Segment Open

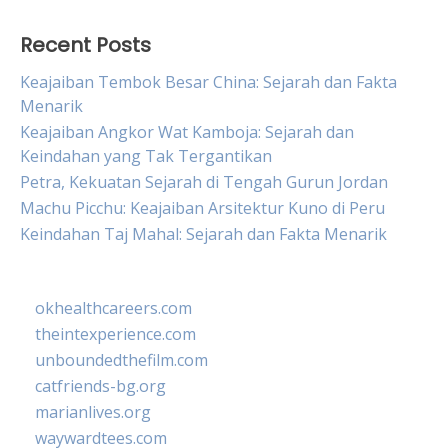
Recent Posts
Keajaiban Tembok Besar China: Sejarah dan Fakta
Menarik
Keajaiban Angkor Wat Kamboja: Sejarah dan
Keindahan yang Tak Tergantikan
Petra, Kekuatan Sejarah di Tengah Gurun Jordan
Machu Picchu: Keajaiban Arsitektur Kuno di Peru
Keindahan Taj Mahal: Sejarah dan Fakta Menarik
okhealthcareers.com
theintexperience.com
unboundedthefilm.com
catfriends-bg.org
marianlives.org
waywardtees.com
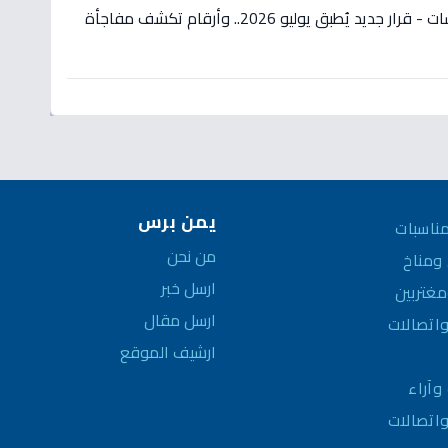
عاجل: صادم لأصحاب المعاشات - قرار جديد يُطبق يوليو 2026.. وأرقام تكشف مفاجأة
يمن برس
ناسبات
من نحن
مناخ
ارسل خبر
غتربين
ارسل مقال
واتصالات
ارشيف الموقع
وآراء
واتصالات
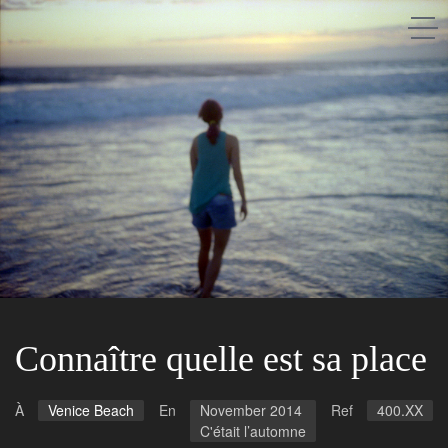
Saison après saison
A propos
Les gens
Les lieux
Connaître quelle est sa place
À
Venice Beach
En
November 2014
Ref
400.XX
C'était l’automne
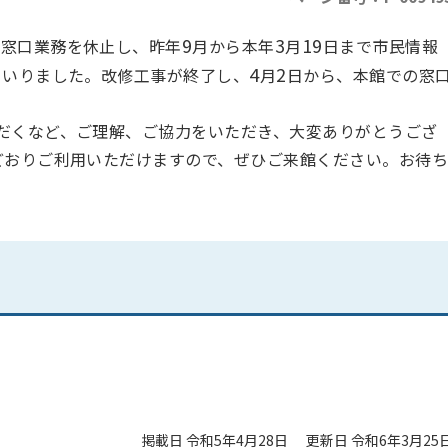
9
3
19
、窓口業務を休止し、昨年
月から本年
月
日まで市民情報
4
2
まいりました。改修工事が終了し、
月
日から、本館での窓
だくなど、ご理解、ご協力をいただき、大変ありがとうござ
どおりご利用いただけますので、ぜひご来館ください。お待
掲載日 令和5年4月28日
更新日 令和6年3月25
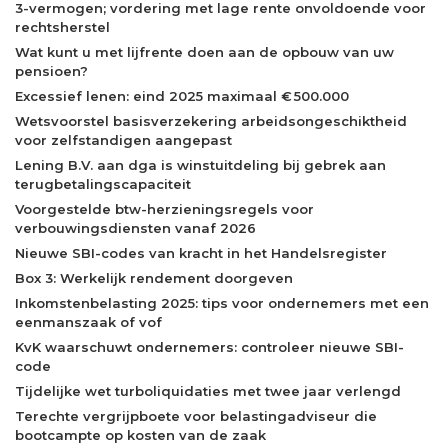
3-vermogen; vordering met lage rente onvoldoende voor
rechtsherstel
Wat kunt u met lijfrente doen aan de opbouw van uw
pensioen?
Excessief lenen: eind 2025 maximaal € 500.000
Wetsvoorstel basisverzekering arbeidsongeschiktheid
voor zelfstandigen aangepast
Lening B.V. aan dga is winstuitdeling bij gebrek aan
terugbetalingscapaciteit
Voorgestelde btw-herzieningsregels voor
verbouwingsdiensten vanaf 2026
Nieuwe SBI-codes van kracht in het Handelsregister
Box 3: Werkelijk rendement doorgeven
Inkomstenbelasting 2025: tips voor ondernemers met een
eenmanszaak of vof
KvK waarschuwt ondernemers: controleer nieuwe SBI-
code
Tijdelijke wet turboliquidaties met twee jaar verlengd
Terechte vergrijpboete voor belastingadviseur die
bootcampte op kosten van de zaak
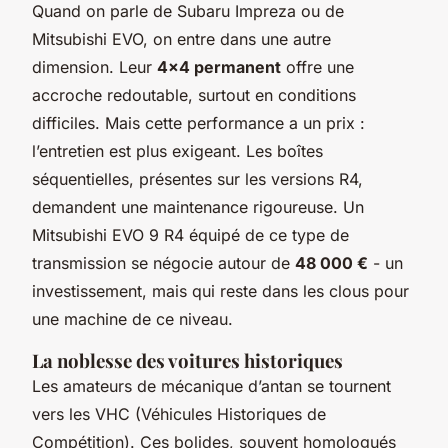
Quand on parle de Subaru Impreza ou de
Mitsubishi EVO, on entre dans une autre
dimension. Leur
4x4 permanent
offre une
accroche redoutable, surtout en conditions
difficiles. Mais cette performance a un prix :
l’entretien est plus exigeant. Les boîtes
séquentielles, présentes sur les versions R4,
demandent une maintenance rigoureuse. Un
Mitsubishi EVO 9 R4 équipé de ce type de
transmission se négocie autour de
48 000 €
- un
investissement, mais qui reste dans les clous pour
une machine de ce niveau.
La noblesse des voitures historiques
Les amateurs de mécanique d’antan se tournent
vers les VHC (Véhicules Historiques de
Compétition). Ces bolides, souvent homologués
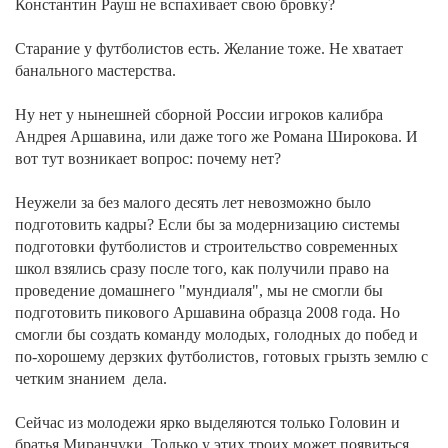
Константин Рауш не вспахивает свою бровку?
Старание у футболистов есть. Желание тоже. Не хватает
банального мастерства.
Ну нет у нынешней сборной России игроков калибра
Андрея Аршавина, или даже того же Романа Широкова. И
вот тут возникает вопрос: почему нет?
Неужели за без малого десять лет невозможно было
подготовить кадры? Если бы за модернизацию системы
подготовки футболистов и строительство современных
школ взялись сразу после того, как получили право на
проведение домашнего "мундиаля", мы не смогли бы
подготовить пикового Аршавина образца 2008 года. Но
смогли бы создать команду молодых, голодных до побед и
по-хорошему дерзких футболистов, готовых грызть землю с
четким знанием дела.
Сейчас из молодежи ярко выделяются только Головин и
братья Миранчуки. Только у этих троих может появиться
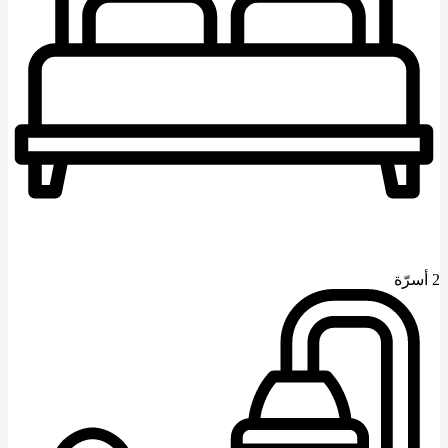
2 أسرّة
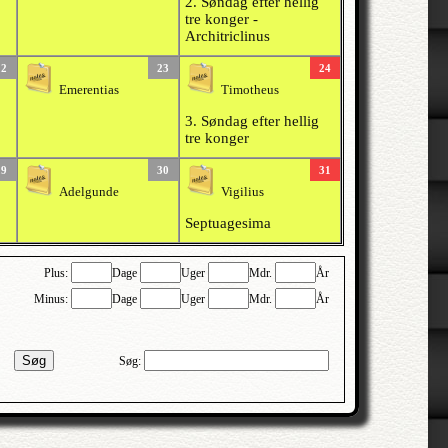
2. Søndag efter hellig
tre konger -
Architriclinus
22
23
24
Emerentias
Timotheus
3. Søndag efter hellig
tre konger
29
30
31
Adelgunde
Vigilius
Septuagesima
Plus:
Dage
Uger
Mdr.
År
Minus:
Dage
Uger
Mdr.
År
Søg
Søg:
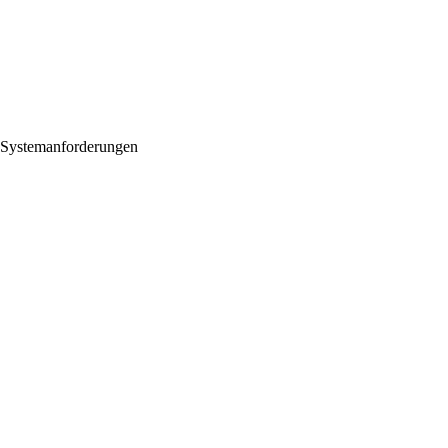
Systemanforderungen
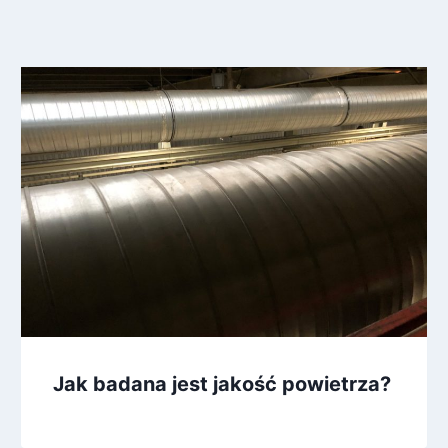
Jak badana jest jakość powietrza?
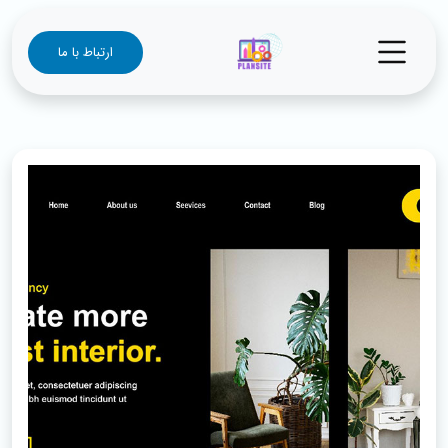
ارتباط با ما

Segment Closed

**Your goal:** Of all the material above, only the lines from the one that has "theintexperience.com" down to the one that has "банального мастерства." are to be written out, exactly and with both ends included. Pictures are skipped.

**Response:**
theintexperience.com
unboundedthefilm.com
catfriends-bg.org
marianlives.org
waywardtees.com
عاجل: صادم لأصحاب المعاشات - قرار جديد يُطبق يوليو 2026.. وأرقام تكشف مفاجأة
يمن برس
ناسبات
من نحن
مناخ
ارسل خبر
غتربين
ارسل مقال
واتصالات
ارشيف الموقع
وآراء
واتصالات
Saison après saison
A propos
Les gens
Les lieux
Connaître quelle est sa place
À
Venice Beach
En
November 2014
Ref
400.XX
C'était l’automne
9
3
19
、窓口業務を休止し、昨年
月から本年
月
日まで市民情報
4
2
まいりました。改修工事が終了し、
月
日から、本館での窓
だくなど、ご理解、ご協力をいただき、大変ありがとうござ
どおりご利用いただけますので、ぜひご来館ください。お待
掲載日 令和5年4月28日
更新日 令和6年3月25
3-vermogen; vordering met lage rente onvoldoende voor
rechtsherstel
Wat kunt u met lijfrente doen aan de opbouw van uw
pensioen?
Excessief lenen: eind 2025 maximaal € 500.000
Wetsvoorstel basisverzekering arbeidsongeschiktheid
voor zelfstandigen aangepast
Lening B.V. aan dga is winstuitdeling bij gebrek aan
terugbetalingscapaciteit
Voorgestelde btw-herzieningsregels voor
verbouwingsdiensten vanaf 2026
Nieuwe SBI-codes van kracht in het Handelsregister
Box 3: Werkelijk rendement doorgeven
Inkomstenbelasting 2025: tips voor ondernemers met een
eenmanszaak of vof
KvK waarschuwt ondernemers: controleer nieuwe SBI-
code
Tijdelijke wet turboliquidaties met twee jaar verlengd
Terechte vergrijpboete voor belastingadviseur die
bootcampte op kosten van de zaak
Quand on parle de Subaru Impreza ou de
Mitsubishi EVO, on entre dans une autre
dimension. Leur
4x4 permanent
offre une
accroche redoutable, surtout en conditions
difficiles. Mais cette performance a un prix :
l’entretien est plus exigeant. Les boîtes
séquentielles, présentes sur les versions R4,
demandent une maintenance rigoureuse. Un
Mitsubishi EVO 9 R4 équipé de ce type de
transmission se négocie autour de
48 000 €
- un
investissement, mais qui reste dans les clous pour
une machine de ce niveau.
La noblesse des voitures historiques
Les amateurs de mécanique d’antan se tournent
vers les VHC (Véhicules Historiques de
Compétition). Ces bolides, souvent homologués
Константин Рауш не вспахивает свою бровку?
Старание у футболистов есть. Желание тоже. Не хватает
банального мастерства.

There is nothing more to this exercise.